▶ **Work to be completed**
Line by line, transcribe the records exactly.

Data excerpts
==============================

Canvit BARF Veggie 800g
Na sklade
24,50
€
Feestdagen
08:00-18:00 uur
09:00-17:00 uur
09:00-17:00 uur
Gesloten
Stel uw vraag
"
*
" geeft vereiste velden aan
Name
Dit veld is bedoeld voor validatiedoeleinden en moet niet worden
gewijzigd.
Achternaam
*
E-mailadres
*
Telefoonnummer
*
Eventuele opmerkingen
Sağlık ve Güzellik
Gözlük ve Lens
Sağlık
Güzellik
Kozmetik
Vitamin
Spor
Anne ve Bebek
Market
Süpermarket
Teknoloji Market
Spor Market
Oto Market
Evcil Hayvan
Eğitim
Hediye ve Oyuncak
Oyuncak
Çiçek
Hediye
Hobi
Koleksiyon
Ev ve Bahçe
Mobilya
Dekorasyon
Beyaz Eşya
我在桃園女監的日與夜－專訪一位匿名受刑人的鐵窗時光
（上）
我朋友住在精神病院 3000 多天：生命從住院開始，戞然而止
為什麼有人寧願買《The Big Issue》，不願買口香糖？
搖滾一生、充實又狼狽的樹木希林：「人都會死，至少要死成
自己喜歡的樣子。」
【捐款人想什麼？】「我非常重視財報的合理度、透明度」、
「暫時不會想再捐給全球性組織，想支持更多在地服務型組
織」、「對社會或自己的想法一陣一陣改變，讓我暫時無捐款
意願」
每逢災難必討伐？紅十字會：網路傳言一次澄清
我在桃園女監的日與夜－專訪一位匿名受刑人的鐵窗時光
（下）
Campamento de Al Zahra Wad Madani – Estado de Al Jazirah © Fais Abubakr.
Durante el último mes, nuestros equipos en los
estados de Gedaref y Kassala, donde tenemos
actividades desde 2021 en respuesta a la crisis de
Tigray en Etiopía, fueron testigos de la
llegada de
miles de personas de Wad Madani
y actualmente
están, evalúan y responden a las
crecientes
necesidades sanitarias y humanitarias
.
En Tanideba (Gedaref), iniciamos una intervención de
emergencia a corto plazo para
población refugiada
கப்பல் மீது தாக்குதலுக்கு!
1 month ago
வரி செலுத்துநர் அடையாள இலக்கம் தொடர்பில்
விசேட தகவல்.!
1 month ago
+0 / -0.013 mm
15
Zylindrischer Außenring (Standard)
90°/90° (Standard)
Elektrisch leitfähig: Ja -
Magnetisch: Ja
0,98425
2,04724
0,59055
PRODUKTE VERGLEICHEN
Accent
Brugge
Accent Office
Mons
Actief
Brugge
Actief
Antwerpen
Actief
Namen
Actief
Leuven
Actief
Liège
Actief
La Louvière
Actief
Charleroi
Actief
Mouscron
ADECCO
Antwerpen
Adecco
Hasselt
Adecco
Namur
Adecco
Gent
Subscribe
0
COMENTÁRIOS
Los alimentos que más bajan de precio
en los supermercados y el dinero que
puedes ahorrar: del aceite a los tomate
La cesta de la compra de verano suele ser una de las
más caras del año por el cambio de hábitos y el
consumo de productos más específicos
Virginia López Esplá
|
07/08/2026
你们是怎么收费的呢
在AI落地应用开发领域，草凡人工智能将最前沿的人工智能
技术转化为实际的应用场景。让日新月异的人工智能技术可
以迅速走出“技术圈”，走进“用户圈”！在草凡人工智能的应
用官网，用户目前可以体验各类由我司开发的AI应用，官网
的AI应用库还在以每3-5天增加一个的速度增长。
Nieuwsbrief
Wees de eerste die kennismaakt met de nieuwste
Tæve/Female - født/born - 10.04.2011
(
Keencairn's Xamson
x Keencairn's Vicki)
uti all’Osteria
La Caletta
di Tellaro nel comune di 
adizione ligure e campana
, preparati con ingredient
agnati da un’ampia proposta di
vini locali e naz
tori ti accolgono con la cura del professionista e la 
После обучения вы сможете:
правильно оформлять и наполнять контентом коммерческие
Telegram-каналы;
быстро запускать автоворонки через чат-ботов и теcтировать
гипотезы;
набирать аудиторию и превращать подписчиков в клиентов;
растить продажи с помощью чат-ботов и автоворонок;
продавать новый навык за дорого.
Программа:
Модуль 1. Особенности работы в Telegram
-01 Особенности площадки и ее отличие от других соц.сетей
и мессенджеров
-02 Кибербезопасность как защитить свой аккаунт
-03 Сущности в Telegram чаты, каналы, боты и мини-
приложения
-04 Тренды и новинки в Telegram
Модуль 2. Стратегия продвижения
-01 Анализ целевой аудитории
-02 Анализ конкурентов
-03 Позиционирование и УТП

==============================

▶ **Answer section**
Canvit BARF Veggie 800g
Na sklade
24,50
€
Feestdagen
08:00-18:00 uur
09:00-17:00 uur
09:00-17:00 uur
Gesloten
Stel uw vraag
"
*
" geeft vereiste velden aan
Name
Dit veld is bedoeld voor validatiedoeleinden en moet niet worden
gewijzigd.
Achternaam
*
E-mailadres
*
Telefoonnummer
*
Eventuele opmerkingen
Sağlık ve Güzellik
Gözlük ve Lens
Sağlık
Güzellik
Kozmetik
Vitamin
Spor
Anne ve Bebek
Market
Süpermarket
Teknoloji Market
Spor Market
Oto Market
Evcil Hayvan
Eğitim
Hediye ve Oyuncak
Oyuncak
Çiçek
Hediye
Hobi
Koleksiyon
Ev ve Bahçe
Mobilya
Dekorasyon
Beyaz Eşya
我在桃園女監的日與夜－專訪一位匿名受刑人的鐵窗時光
（上）
我朋友住在精神病院 3000 多天：生命從住院開始，戞然而止
為什麼有人寧願買《The Big Issue》，不願買口香糖？
搖滾一生、充實又狼狽的樹木希林：「人都會死，至少要死成
自己喜歡的樣子。」
【捐款人想什麼？】「我非常重視財報的合理度、透明度」、
「暫時不會想再捐給全球性組織，想支持更多在地服務型組
織」、「對社會或自己的想法一陣一陣改變，讓我暫時無捐款
意願」
每逢災難必討伐？紅十字會：網路傳言一次澄清
我在桃園女監的日與夜－專訪一位匿名受刑人的鐵窗時光
（下）
Campamento de Al Zahra Wad Madani – Estado de Al Jazirah © Fais Abubakr.
Durante el último mes, nuestros equipos en los
estados de Gedaref y Kassala, donde tenemos
actividades desde 2021 en respuesta a la crisis de
Tigray en Etiopía, fueron testigos de la
llegada de
miles de personas de Wad Madani
y actualmente
están, evalúan y responden a las
crecientes
necesidades sanitarias y humanitarias
.
En Tanideba (Gedaref), iniciamos una intervención de
emergencia a corto plazo para
población refugiada
கப்பல் மீது தாக்குதலுக்கு!
1 month ago
வரி செலுத்துநர் அடையாள இலக்கம் தொடர்பில்
விசேட தகவல்.!
1 month ago
+0 / -0.013 mm
15
Zylindrischer Außenring (Standard)
90°/90° (Standard)
Elektrisch leitfähig: Ja -
Magnetisch: Ja
0,98425
2,04724
0,59055
PRODUKTE VERGLEICHEN
Accent
Brugge
Accent Office
Mons
Actief
Brugge
Actief
Antwerpen
Actief
Namen
Actief
Leuven
Actief
Liège
Actief
La Louvière
Actief
Charleroi
Actief
Mouscron
ADECCO
Antwerpen
Adecco
Hasselt
Adecco
Namur
Adecco
Gent
Subscribe
0
COMENTÁRIOS
Los alimentos que más bajan de precio
en los supermercados y el dinero que
puedes ahorrar: del aceite a los tomate
La cesta de la compra de verano suele ser una de las
más caras del año por el cambio de hábitos y el
consumo de productos más específicos
Virginia López Esplá
|
07/08/2026
你们是怎么收费的呢
在AI落地应用开发领域，草凡人工智能将最前沿的人工智能
技术转化为实际的应用场景。让日新月异的人工智能技术可
以迅速走出“技术圈”，走进“用户圈”！在草凡人工智能的应
用官网，用户目前可以体验各类由我司开发的AI应用，官网
的AI应用库还在以每3-5天增加一个的速度增长。
Nieuwsbrief
Wees de eerste die kennismaakt met de nieuwste
Tæve/Female - født/born - 10.04.2011
(
Keencairn's Xamson
x Keencairn's Vicki)
uti all’Osteria
La Caletta
di Tellaro nel comune di 
adizione ligure e campana
, preparati con ingredient
agnati da un’ampia proposta di
vini locali e naz
tori ti accolgono con la cura del professionista e la 
После обучения вы сможете:
правильно оформлять и наполнять контентом коммерческие
Telegram-каналы;
быстро запускать автоворонки через чат-ботов и теcтировать
гипотезы;
набирать аудиторию и превращать подписчиков в клиентов;
растить продажи с помощью чат-ботов и автоворонок;
продавать новый навык за дорого.
Программа:
Модуль 1. Особенности работы в Telegram
-01 Особенности площадки и ее отличие от других соц.сетей
и мессенджеров
-02 Кибербезопасность как защитить свой аккаунт
-03 Сущности в Telegram чаты, каналы, боты и мини-
приложения
-04 Тренды и новинки в Telegram
Модуль 2. Стратегия продвижения
-01 Анализ целевой аудитории
-02 Анализ конкурентов
-03 Позиционирование и УТП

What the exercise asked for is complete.